Book Review | Darling Rose Gold by Stephanie Wrobel

Rose Gold was a sick child. Wheelchair-bound, chronically underweight and unable to go to mainstream school because of a mysterious ‘chromosomal abnormality’. Of course, Rose Gold wasn’t actually sick. Her mother, driven by an obsession with control and misguided devotion, poisoned her daily until she was in her late teens. Such kind of insidious evil is not for the faint of heart – especially as it leaves Rose Gold severely emaciated and stunted in her growth.

Now Rose Gold is in her early twenties, with a young baby, and her mother’s prison term is up. In a decision that leaves the small community of Deadwick, Illinois incredulous, she invites her mother to come and live with them while she gets back on her feet. She’s been manipulated and abused by her mother her whole life – is it possible she’s still under her spell?

‘All I’ve ever wanted, as a mother, is to be needed.
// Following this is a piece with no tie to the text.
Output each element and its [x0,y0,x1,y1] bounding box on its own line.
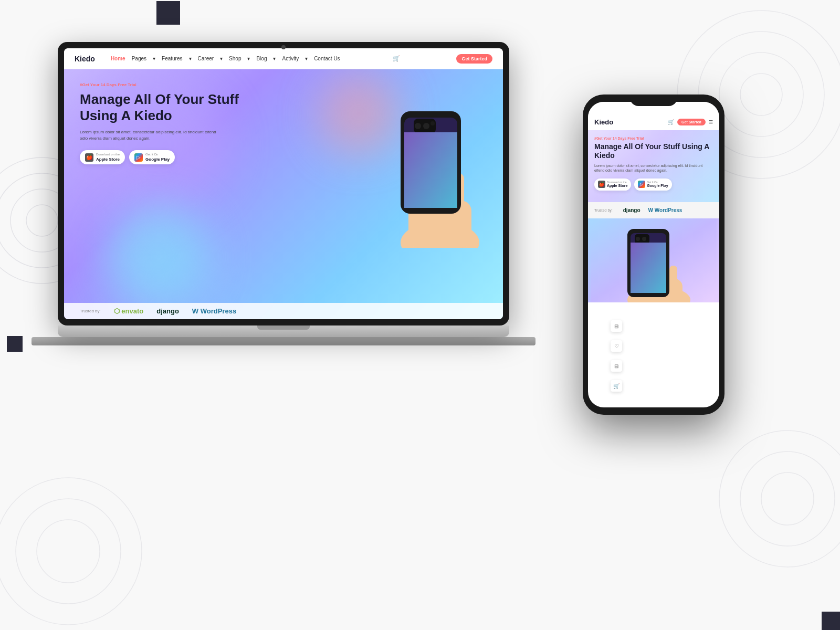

The first few years of your child’s life, no one is more important to her than you, not even her father. That biological imperative demands to be satisfied, over and over and over. And then your child turns ten or twelve or eighteen, and suddenly you’re no longer critical. How are we supposed to cope? We mothers give up everything for our children, until they decide they don’t want our everything anymore.’

The narrative flips between the point of view of Rose Gold in the past and her mother Patty in the present, the two narratives working their way towards each other as we discover the depths to which they’ll go to settle a score. Rose Gold isn’t your typical victim – she’s gone through hell, but she’s not the butter-wouldn’t-melt angel that these characters are sometimes portrayed to be. Friendless and decidedly at odds with the rest of society, while we feel compassion because of her traumatic childhood, she isn’t a likeable character. In fact, it’s hard to root for anyone in this book – none of the characters are in the least bit likeable. It’s an interesting take on the victim narrative, but it does run the risk of reader apathy towards the eventual outcome.

There were some interesting secondary narrative threads that added dimension to the story and kept me reading to discover how they would end – Rose Gold’s ‘online boyfriend’ who she’s never met in real life, and the discovery of her long-lost father who abandoned her pregnant mother two decades ago. But there were missed opportunities to explore the psychological causes and consequences of Munchausen by proxy, and the direction of the narrative took a predictable turn when you come to figure out the puzzle pieces and character motivations. A pacy read – I finished it in a couple of days – but ultimately not as satisfying or well developed as it could have been.